I don't really wonder that a lot of people are confused by the media treatment of this week's announcement about mammograms, and clearly the unnamed Courier editor is among them. There are a couple of factors involved in this that shouldn't be, and they muddy the water considerably.
The first is that this is a science story, an area where we can count on our journalists to fail us pretty generally. Start talking about random trials, control groups and methodologies and their eyes instantly glaze over. They just want the bottom line, and they have a hard time remembering that the conclusion of a scientific study does not constitute a fact, but rather the best estimate the scientists can get of the truth given the specific conditions involved. Big difference.
In this case what we have is a new report from the US Preventive Services Task Force, an independent panel of experts on preventive care set up by the Reagan administration to "review the evidence of effectiveness and develop recommendations for clinical preventive services." The PSTF
"recommends against routine screening mammography in women aged 40 to 49 years. The decision to start regular, biennial screening mammography before the age of 50 years should be an individual one and take patient context into account, including the patient's values regarding specific benefits and harms."(Incidentally, this backs up a similar conclusion from a study not long ago in Canada.) It's a simple, straightforward message. On looking at the current evidence, the panel found that the benefits of routine mammograms for low-risk women do not outweigh the associated risks.

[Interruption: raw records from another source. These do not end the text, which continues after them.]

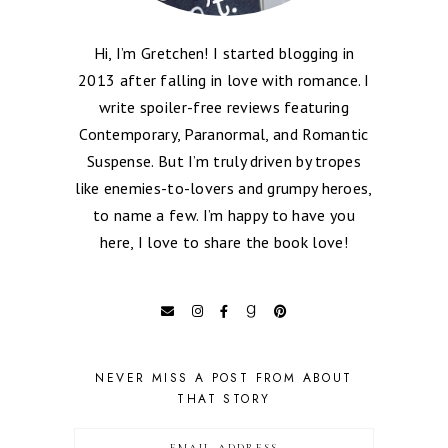
Hi, I’m Gretchen! I started blogging in
2013 after falling in love with romance. I
write spoiler-free reviews featuring
Contemporary, Paranormal, and Romantic
Suspense. But I’m truly driven by tropes
like enemies-to-lovers and grumpy heroes,
to name a few. I’m happy to have you
here, I love to share the book love!
NEVER MISS A POST FROM ABOUT
THAT STORY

The second factor making a huge mess of this is that a small proportion of people in this country are convinced that health-care reform is about rationing, killing off Republicans early and making lots of Democrats, and so they jumped in with both feet on the idea that this is a a nefarious scheme to deprive women of their necessary cancer tests. (Like they ever gave a rat's behind before about preventive services for women.) They came out screaming bloody murder (again) over nothing, and this is where we are.
In a way I wish it were a little more like the screamers fear. The profit motive in US health care leads to huge amounts of overprescription, overtesting, unnecessary procedures and other highly profitable waste. I think it would be reasonable to infer that profitmaking insurance companies will look for a way to use this to deny reasonable coverage. This has nothing to do with the public plan, which of course does not yet exist.

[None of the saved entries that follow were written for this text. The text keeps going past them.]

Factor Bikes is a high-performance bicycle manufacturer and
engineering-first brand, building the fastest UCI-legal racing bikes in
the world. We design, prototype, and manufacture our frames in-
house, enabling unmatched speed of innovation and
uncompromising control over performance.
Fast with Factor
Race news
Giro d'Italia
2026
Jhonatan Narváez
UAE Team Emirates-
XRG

But it just isn't that important. It's another data point in the continuing refinement of our understanding that science pursues, no more, no less, and if more experts agree, a consensus may emerge to stop pushing women to have these tests because they're not necessary.
The editor basically gets it right in describing how to respond, but his tut-tutting the experts for unclear communication is ridiculous. The media have messed up the message, not them.